For the most part, that effort has failed. A lynchpin project, a Karl Strauss brewery/restaurant/office complex along the San Diego River behind Trolley Square approved more than a decade ago, was downsized to a tasting room, and even that is still in limbo. A combined movie theater/restaurant project called Studio Movie Grill planned to go next to Karl Strauss didn’t happen when the company went bankrupt. And a 97-room hotel at Trolley Square that was approved in 2023 got mired in litigation, and hasn’t broken ground.

The city’s longstanding summer concert series at Town Center Community Park is successful in drawing folks, and the city continues to bring in new restaurants, but some venues that have shuttered several years ago such as Mimi’s remain closed.

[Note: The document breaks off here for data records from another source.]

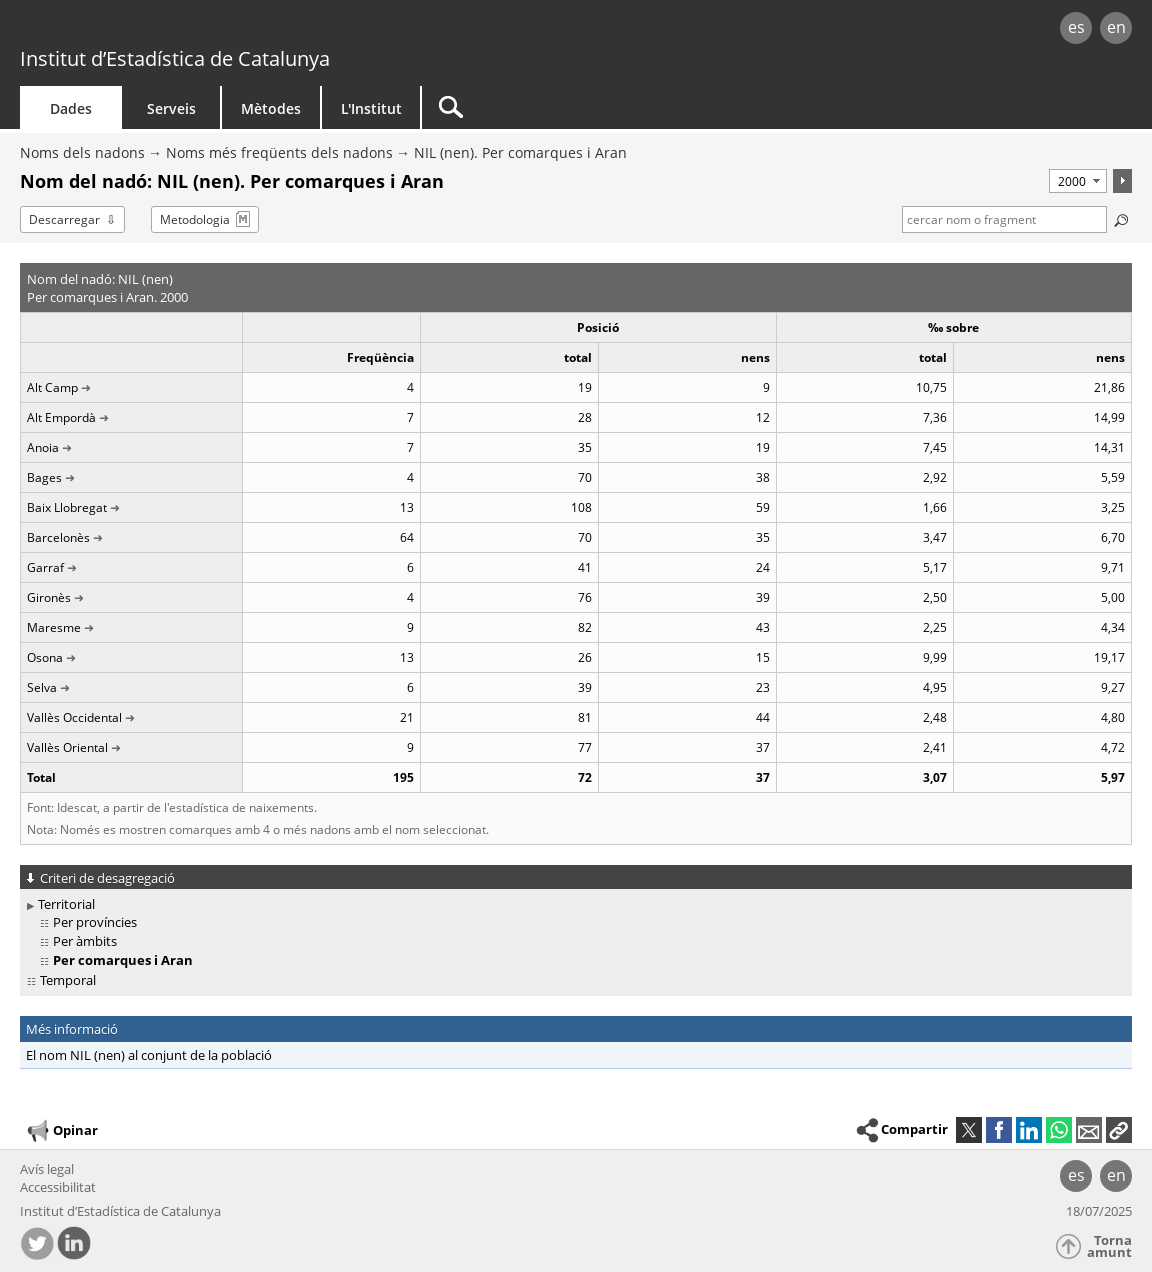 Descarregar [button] (64, 219)
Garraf (45, 567)
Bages (44, 477)
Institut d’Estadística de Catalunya (175, 58)
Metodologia (195, 219)
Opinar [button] (61, 1131)
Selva (42, 687)
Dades (71, 108)
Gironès (49, 597)
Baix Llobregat (67, 507)
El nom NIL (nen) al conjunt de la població (149, 1055)
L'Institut (371, 108)
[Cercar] (592, 107)
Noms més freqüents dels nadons (279, 152)
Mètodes (271, 108)
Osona (45, 657)
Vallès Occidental (74, 717)
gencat (242, 29)
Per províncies (95, 922)
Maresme (54, 627)
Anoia (43, 447)
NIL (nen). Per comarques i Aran (520, 152)
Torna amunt (1109, 1246)
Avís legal (47, 1169)
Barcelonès (58, 537)
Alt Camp (52, 387)
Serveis (171, 108)
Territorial (66, 904)
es (1076, 27)
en (1116, 27)
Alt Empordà (61, 417)
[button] (1119, 1130)
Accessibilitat (58, 1187)
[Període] (1078, 181)
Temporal (68, 980)
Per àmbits (85, 941)
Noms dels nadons (82, 152)
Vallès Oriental (67, 747)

At least the city’s financial condition remains well in the black. In a report on the soon to be completed 2024-25 fiscal year, Finance Director Heather Jennings said the city should end up with a balance on its general fund of $16.7 million from a budget of about $64 million at the end of June. That essentially is a net profit on its revenues after paying expenses and provides Santee with an envious reserve balance of 27 percent of the total, well above a target threshold on reserves of 22 percent.

Among the main contributors to the city’s heftier balance sheet are some $206,000 more in property taxes that was projected; about $235,000 more in sales taxes; and $436,000 more in interest income. It is also saving money from job vacancies not being filled to the tune of $1 million, Jennings said in her report.

 Among the unexpected expenditures listed in the report but not commented upon was $61,470 for “materials and supplies related to a cyber incident.”